Background

Primary hyperparathyroidism (PHPT) is characterized by hypercalcemia and elevated parathyroid hormone (PTH) concentrations. Normocalcemic PHPT represents a special form of PHPT, with normal total serum calcium and ionized calcium concentrations in the presence of elevated PTH concentrations [1, 2]. In such cases, the following secondary conditions that cause elevated PTH should be ruled out: renal disease, vitamin D deficiency, renal hypercalciuria, calcium malabsorption, and thiazide or lithium usage [3]. Typically, normocalcemic patients with PHPT present with symptomatic complications such as osteoporosis and nephrolithiasis. Non-traditional manifestations of normocalcemic PHPT, namely cardiovascular and metabolic disorders, are not known by physicians who recognize PHPT by its symptomatic complications. The asymptomatic form of normocalcemic PHPT has also been defined in population-based screening programs [4, 5]. Hypercalcemic PHPT is associated with increased hypertension, dyslipidemia, obesity, impaired glucose intolerance, and diabetes mellitus [6, 7], as well as cardiovascular morbidity and mortality[1, 8,9,10,11]. Parathyroidectomy ameliorates those cardiovascular risk factors in patients with hypercalcemic PHPT [7,8,9,10,11]. However, the effect of parathyroidectomy on cardiovascular risk factors in patients with normocalcemic PHPT is not exactly known. In population-based studies, elevated calcium and PTH concentrations have been linked to increased cardiovascular risk [12,13,14,15]. There is lack of data on the effect of parathyroidectomy on cardiovascular risk factors in patients with normocalcemic PHPT [16]. This study aimed to investigate the effect of parathyroidectomy on cardiometabolic disorders in patients with normocalcemic and hypercalcemic PHPT.

Methods

Patients

Patients with PHPT treated in the Department of Endocrinology and Metabolism, Ankara Diskapi Training and Research Hospital, from 2013 to 2017, were recruited to this case-control study. Normocalcemic patients with PHPT (n = 35) and age- and sex-matched patients with hypercalcemic PHPT (n = 60), and age- and sex-matched control subjects (n = 60) were included. The controls subjects were selected from population-based screening programs. Controls subjects without diabetes and hyperparathyroidism were included. Subjects using anti-lipidemic drugs and antihypertensive drugs were not included. Most patients with normocalcemia were referred from the osteoporosis outpatient clinic.

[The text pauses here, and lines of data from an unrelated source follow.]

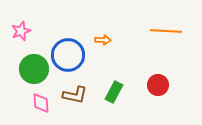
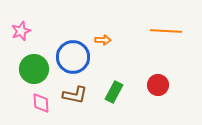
blue circle: moved 5 px right, 2 px down
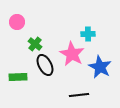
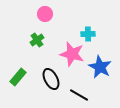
pink circle: moved 28 px right, 8 px up
green cross: moved 2 px right, 4 px up; rotated 16 degrees clockwise
pink star: rotated 15 degrees counterclockwise
black ellipse: moved 6 px right, 14 px down
green rectangle: rotated 48 degrees counterclockwise
black line: rotated 36 degrees clockwise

In our report, 54 patients had normocalcemia with elevated PTH concentrations, and 19 patients who were normocalcemic and treated with bisphosphonates were excluded form study. Forty-two patients who were hypercalcemic and treated with bisphosphonates were excluded. Patients with hypercalcemic (n = 60) and normocalcemic PHPT (n = 35) who were not using bisphosphonates were included. We evaluated symptoms related with hypercalcemia (repeated nephrolithiasis, gastritis, polyuria, muscle weakness, osteoporosis or psychiatric disorders) and bone fractures.

Hypercalcemic crisis was defined as serum calcium ≥14 mg/dL. Patients with hypercalcemic crisis were not included. The diagnosis of hypercalcemic PHPT was based on elevated serum albumin-corrected calcium (> 10.5 mg/dL) with high serum iPTH concentrations (> 65 pg/mL). Normocalcemic PHPT was diagnosed in the presence of elevated serum iPTH concentrations (> 65 pg/mL) with normal serum albumin-corrected calcium (≤10.4 mg/dL) on two separate occasions. All patients had 25-hydroxyvitamin D (25(OH)vitamin D) concentrations above 30 ng/mL.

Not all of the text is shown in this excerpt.